Bien que nous ayons limité le traitement aux conditions du protocole, nous avons utilisé dans certains cas - pour des raisons humanitaires et en raison de l'absence d'autres médicaments - la méfloquine chez des patients à l'état très grave, et la réponse au traitement dans ces cas très sérieux était excellente. La méfloquine a été bien tolérée par la plupart des patients, le principal effet indésirable étant des vertiges d'une durée de 2-3 jours, qui ont ensuite totalement disparu. Comme tous nos patients étaient hospitalisés, les vertiges ne les ont pas beaucoup gênés et un grand nombre d'entre eux n'ont pas signalé spontanément cet effet indésirable. Toutefois, il est préférable d'avertir les patients en ambulatoires de ce possible effet indésirable, qui peut être gênant. Les rares effets indésirables neuropsychiatriques observés dans certains cas ont été attribués aux doses bien plus élevées utilisées. Dans cette étude, nous avons utilisé une dose faible, d'ailleurs fractionnée en deux prises à 8 h d'intervalle.
Comme la majorité de nos patients traités par méfloquine avaient un paludisme non compliqué, avec des constantes biochimiques normales, l'occasion était bonne d'étudier les éventuelles perturbations de ces constantes sous méfloquine.

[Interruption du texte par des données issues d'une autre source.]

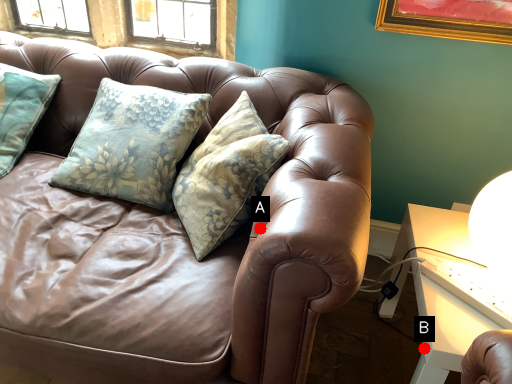 Question: Two points are circled on the image, labeled by A and B beside each circle. Among these points, which one is nearest to the camera?

Choices:
 (A) A is closer
 (B) B is closer

Answer: (A)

Nous n'avons observé aucune anomalie significative des fonctions organiques majeures.
Conclusion
La méfloquine, à la dose de 1000 mg en 2 prises fractionnées à 8 heures d'intervalle, s'est révélée très efficace et bien tolérée dans le traitement du paludisme à P. falciparum. Toutefois, ce produit doit être utilisé de manière appropriée pour une indication correcte. La méfloquine est également un produit très utile en traitement préventif, surtout à court terme (2). C'est le médicament idéal chez les patients traités à court terme par les dérivés de l'artémisinine, pour éviter les récidives (22). L'emploi sans discernement de la méfloquine peut favoriser le développement de résistances, car ce composé possède une très longue demi-vie et devrait donc être réservé au traitement de seconde intention du paludisme. Toute apparition d'une résistance doit être immédiatement signalée.